= INSTRUCTIONS TO FOLLOW =
Starting at the line that contains "Gérer mes cookies", reproduce every line through the end of the entries below, with no pictures in the copy.

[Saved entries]

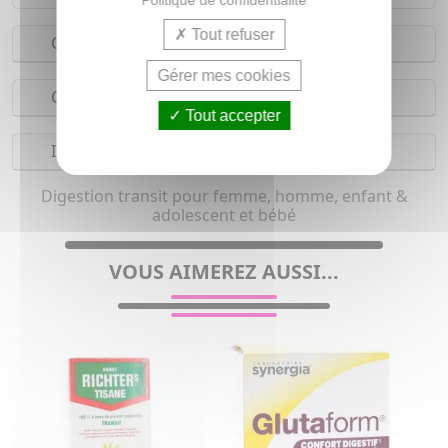
Tout refuser
Conseils d'utilisation
Gérer mes cookies
Composition
Tout accepter
Indications
Digestion transit pour femme, homme, enfant &
adolescent et bébé
VOUS AIMEREZ AUSSI...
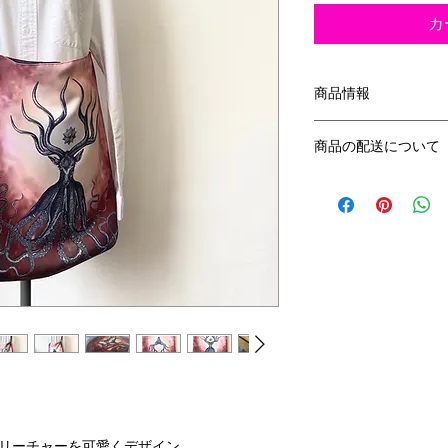
カ
商品情報
サイズ：タテ 45.5cm
商品の配送について
ショルダー幅 4.7
※若干の誤差は生じ
佐川急便にてご発送
素 材：国内工場プリ
※ご発送の際、軽く
産マグネットボタン
ご了承お願い致しま
※送料込み価格です
《お手入れ方法》
手洗い・日陰干し・
・汚れがひどい場合
しく揉み洗いしてく
・マグネットボタン
より優しい扱いをお
・シワが気になる場
げてください。
・ショルダー部分は
クリーチャーを可愛くデザイン。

= RESPONSE =
Gérer mes cookies
Composition
Tout accepter
Indications
Digestion transit pour femme, homme, enfant &
adolescent et bébé
VOUS AIMEREZ AUSSI...
カ
商品情報
サイズ：タテ 45.5cm
商品の配送について
ショルダー幅 4.7
※若干の誤差は生じ
佐川急便にてご発送
素 材：国内工場プリ
※ご発送の際、軽く
産マグネットボタン
ご了承お願い致しま
※送料込み価格です
《お手入れ方法》
手洗い・日陰干し・
・汚れがひどい場合
しく揉み洗いしてく
・マグネットボタン
より優しい扱いをお
・シワが気になる場
げてください。
・ショルダー部分は
クリーチャーを可愛くデザイン。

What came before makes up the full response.